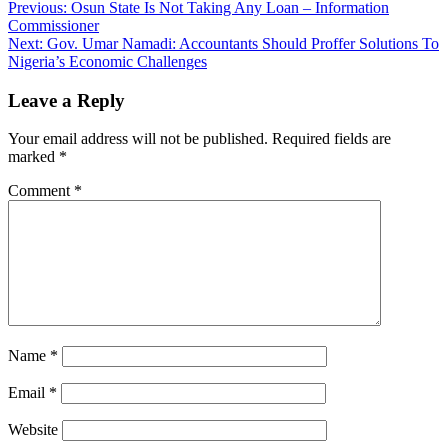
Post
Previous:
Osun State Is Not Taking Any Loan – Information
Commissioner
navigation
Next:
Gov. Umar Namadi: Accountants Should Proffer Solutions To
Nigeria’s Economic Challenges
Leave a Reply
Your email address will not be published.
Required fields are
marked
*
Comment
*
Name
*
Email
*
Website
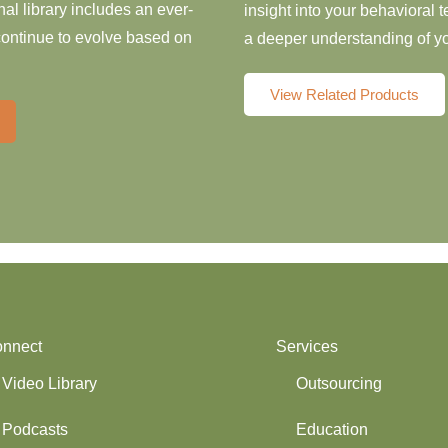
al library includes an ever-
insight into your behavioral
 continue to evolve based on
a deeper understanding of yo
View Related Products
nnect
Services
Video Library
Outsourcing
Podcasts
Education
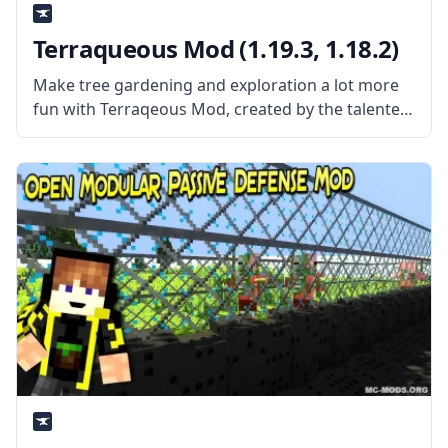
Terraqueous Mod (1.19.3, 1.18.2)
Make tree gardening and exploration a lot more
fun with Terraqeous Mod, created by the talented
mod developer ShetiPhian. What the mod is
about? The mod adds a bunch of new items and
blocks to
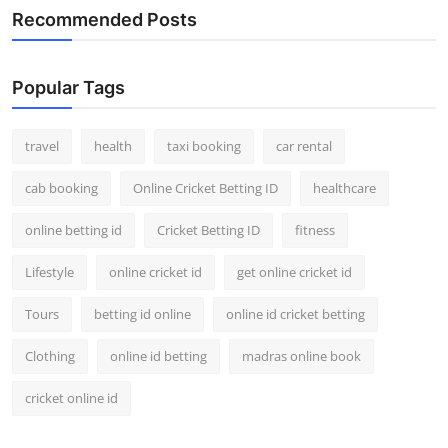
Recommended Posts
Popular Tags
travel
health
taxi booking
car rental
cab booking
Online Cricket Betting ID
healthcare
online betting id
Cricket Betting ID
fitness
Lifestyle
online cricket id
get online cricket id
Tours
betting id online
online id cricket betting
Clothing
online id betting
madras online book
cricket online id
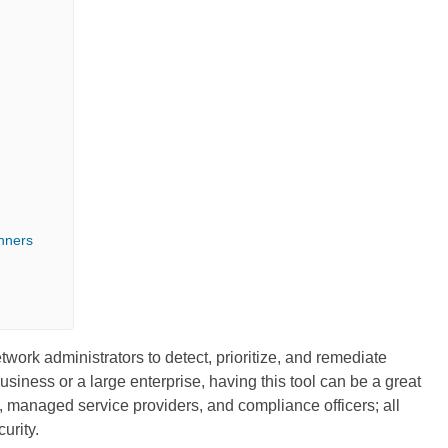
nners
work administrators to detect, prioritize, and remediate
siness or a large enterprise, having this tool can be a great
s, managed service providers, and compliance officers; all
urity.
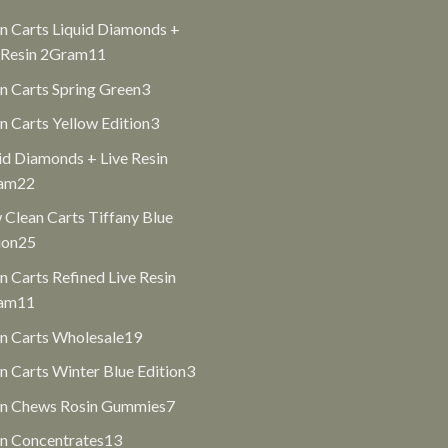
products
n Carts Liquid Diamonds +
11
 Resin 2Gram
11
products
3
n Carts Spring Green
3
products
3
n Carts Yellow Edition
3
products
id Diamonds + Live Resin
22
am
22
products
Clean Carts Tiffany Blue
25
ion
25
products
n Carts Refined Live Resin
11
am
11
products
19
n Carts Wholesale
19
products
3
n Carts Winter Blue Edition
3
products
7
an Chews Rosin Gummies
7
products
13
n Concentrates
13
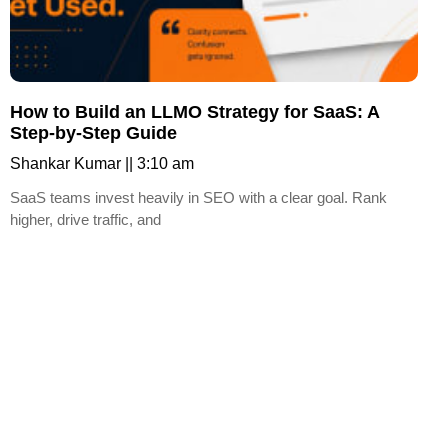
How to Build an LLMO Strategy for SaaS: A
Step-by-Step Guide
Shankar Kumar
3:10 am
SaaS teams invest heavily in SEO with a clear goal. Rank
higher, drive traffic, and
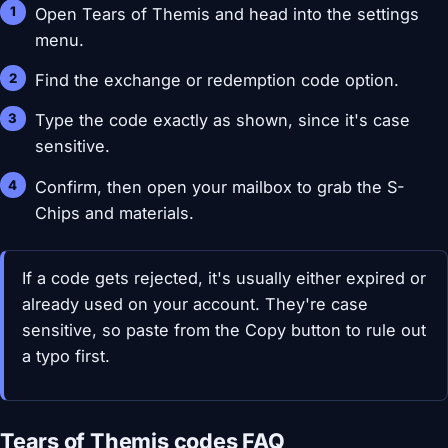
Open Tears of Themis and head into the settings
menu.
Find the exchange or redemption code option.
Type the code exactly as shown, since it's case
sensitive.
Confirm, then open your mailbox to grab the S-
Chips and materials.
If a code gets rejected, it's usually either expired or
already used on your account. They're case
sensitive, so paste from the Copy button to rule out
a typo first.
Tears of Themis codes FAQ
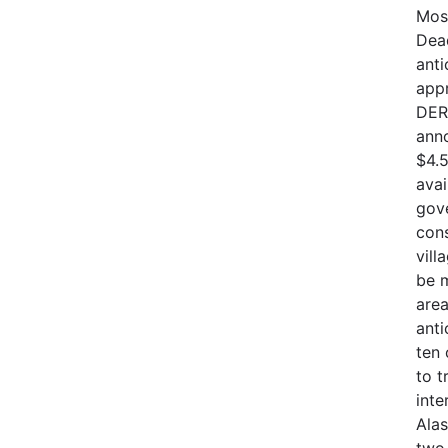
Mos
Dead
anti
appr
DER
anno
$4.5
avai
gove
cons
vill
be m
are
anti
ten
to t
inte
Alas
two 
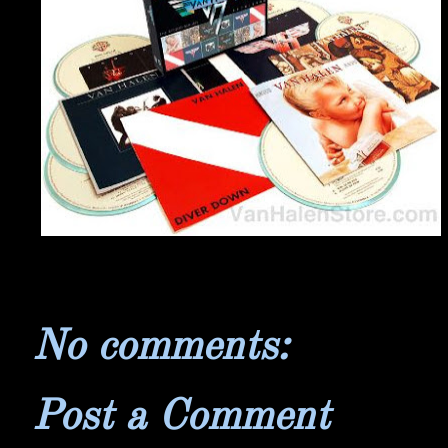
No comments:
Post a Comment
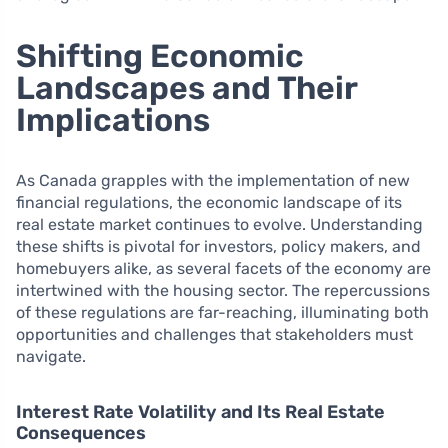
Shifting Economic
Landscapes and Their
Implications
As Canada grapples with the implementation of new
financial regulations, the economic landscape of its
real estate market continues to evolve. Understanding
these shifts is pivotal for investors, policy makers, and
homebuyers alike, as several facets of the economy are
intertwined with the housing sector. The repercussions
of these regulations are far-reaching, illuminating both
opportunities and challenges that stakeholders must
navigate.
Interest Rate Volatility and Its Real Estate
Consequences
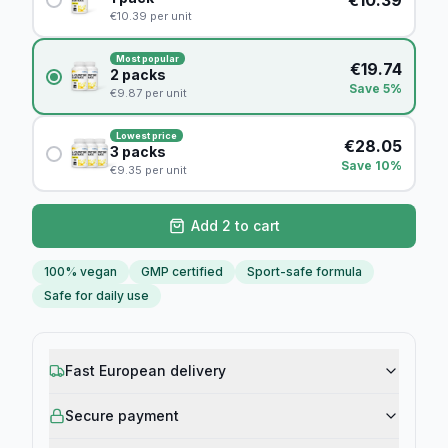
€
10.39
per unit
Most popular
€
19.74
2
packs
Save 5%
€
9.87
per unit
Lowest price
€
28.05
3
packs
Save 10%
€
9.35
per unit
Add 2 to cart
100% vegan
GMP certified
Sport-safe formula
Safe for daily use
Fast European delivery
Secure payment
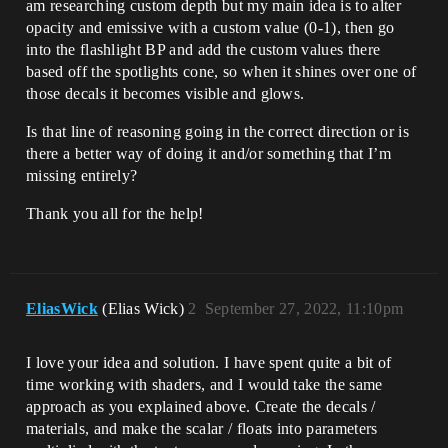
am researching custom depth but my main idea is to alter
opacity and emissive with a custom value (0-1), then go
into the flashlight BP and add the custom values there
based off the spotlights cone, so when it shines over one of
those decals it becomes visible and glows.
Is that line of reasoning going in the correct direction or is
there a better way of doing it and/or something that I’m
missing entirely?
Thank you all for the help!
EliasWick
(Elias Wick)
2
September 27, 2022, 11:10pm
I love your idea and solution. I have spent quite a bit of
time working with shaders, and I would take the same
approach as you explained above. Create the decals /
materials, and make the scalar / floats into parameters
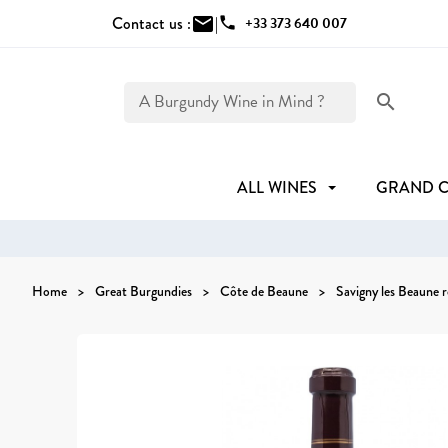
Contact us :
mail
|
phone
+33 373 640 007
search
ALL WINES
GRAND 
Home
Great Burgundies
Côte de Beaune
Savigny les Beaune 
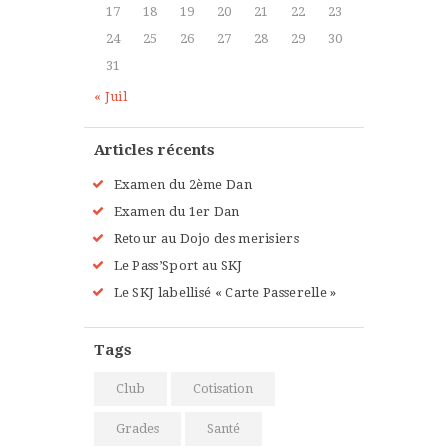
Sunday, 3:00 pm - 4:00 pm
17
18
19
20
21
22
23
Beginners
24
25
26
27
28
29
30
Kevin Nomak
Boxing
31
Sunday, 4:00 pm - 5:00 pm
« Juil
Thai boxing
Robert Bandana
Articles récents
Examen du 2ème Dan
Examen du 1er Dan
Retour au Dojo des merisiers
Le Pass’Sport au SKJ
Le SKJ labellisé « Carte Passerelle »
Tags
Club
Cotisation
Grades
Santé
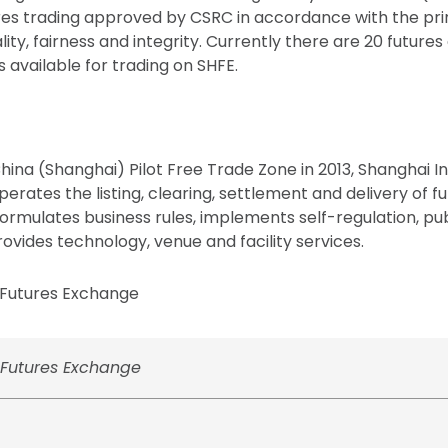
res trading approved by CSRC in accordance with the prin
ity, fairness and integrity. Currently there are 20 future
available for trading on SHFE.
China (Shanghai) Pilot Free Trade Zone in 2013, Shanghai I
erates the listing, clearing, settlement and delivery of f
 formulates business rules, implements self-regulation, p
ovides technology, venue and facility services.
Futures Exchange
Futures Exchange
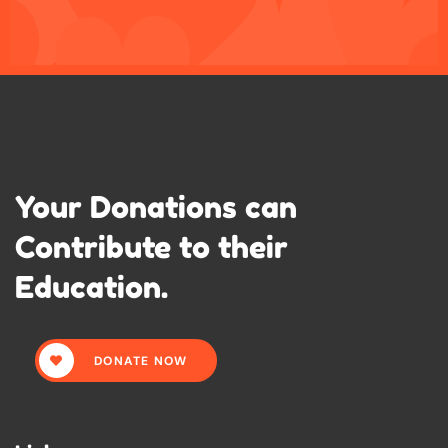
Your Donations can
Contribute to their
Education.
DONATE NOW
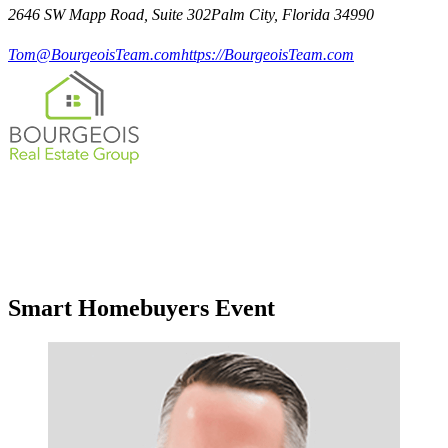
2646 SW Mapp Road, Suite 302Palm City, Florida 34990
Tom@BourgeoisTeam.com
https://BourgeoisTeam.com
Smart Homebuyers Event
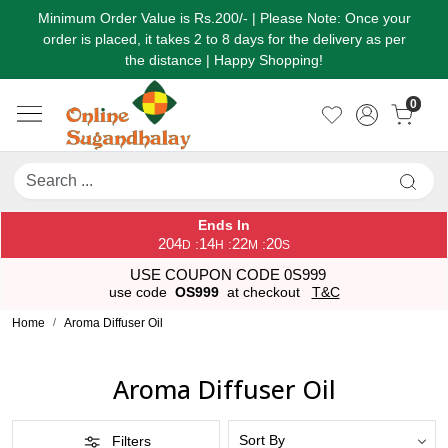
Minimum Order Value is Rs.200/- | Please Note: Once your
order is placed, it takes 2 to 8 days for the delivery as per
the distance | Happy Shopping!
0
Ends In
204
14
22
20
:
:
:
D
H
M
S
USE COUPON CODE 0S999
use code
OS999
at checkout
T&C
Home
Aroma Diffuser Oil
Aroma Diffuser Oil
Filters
◇ ◇ ◇ ◇ ◇ ◇ ◇
Exercise
Extract from the data every line where "Edition" shows up.

Task solution
n Carts Yellow Edition
n Carts Winter Blue Edition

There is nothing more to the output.